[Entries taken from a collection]
___

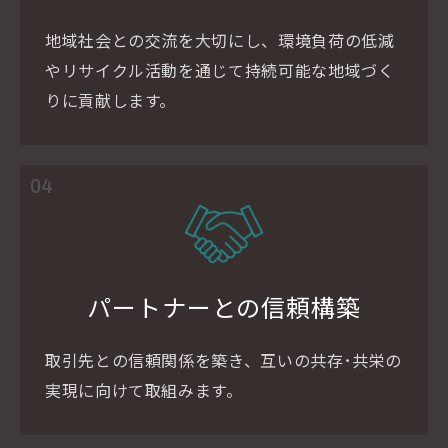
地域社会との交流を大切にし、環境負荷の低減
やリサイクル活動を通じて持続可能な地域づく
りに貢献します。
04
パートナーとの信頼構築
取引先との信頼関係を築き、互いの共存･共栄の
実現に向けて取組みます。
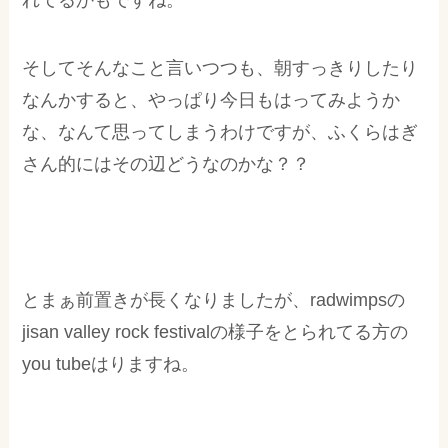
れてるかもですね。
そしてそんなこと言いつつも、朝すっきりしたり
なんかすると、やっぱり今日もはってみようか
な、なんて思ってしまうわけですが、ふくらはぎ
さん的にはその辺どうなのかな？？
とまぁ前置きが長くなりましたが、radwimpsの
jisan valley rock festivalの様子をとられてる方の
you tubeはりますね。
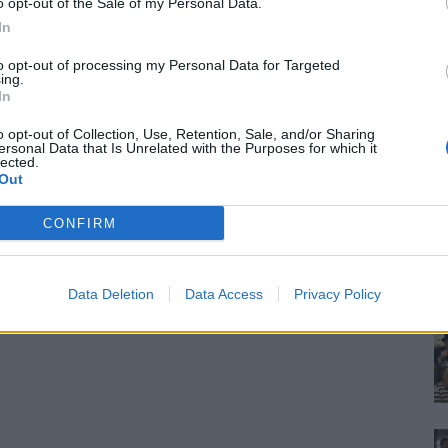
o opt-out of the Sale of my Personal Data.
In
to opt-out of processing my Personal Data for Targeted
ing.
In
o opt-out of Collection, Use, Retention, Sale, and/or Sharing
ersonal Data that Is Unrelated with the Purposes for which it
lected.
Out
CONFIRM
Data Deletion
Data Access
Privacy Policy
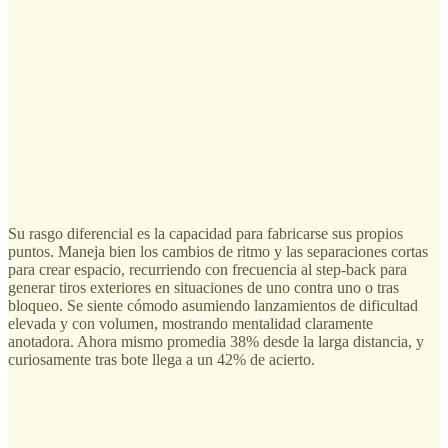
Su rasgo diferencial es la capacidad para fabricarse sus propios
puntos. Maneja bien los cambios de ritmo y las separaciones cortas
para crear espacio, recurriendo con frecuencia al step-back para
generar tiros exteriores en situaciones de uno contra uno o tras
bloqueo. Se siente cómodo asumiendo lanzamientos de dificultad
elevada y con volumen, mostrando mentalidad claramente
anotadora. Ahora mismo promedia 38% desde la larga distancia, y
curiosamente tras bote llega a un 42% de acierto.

___

Problem requirements
Nothing but a number is wanted here: please count the lines in the entries above that include the word "tras".

Reply
2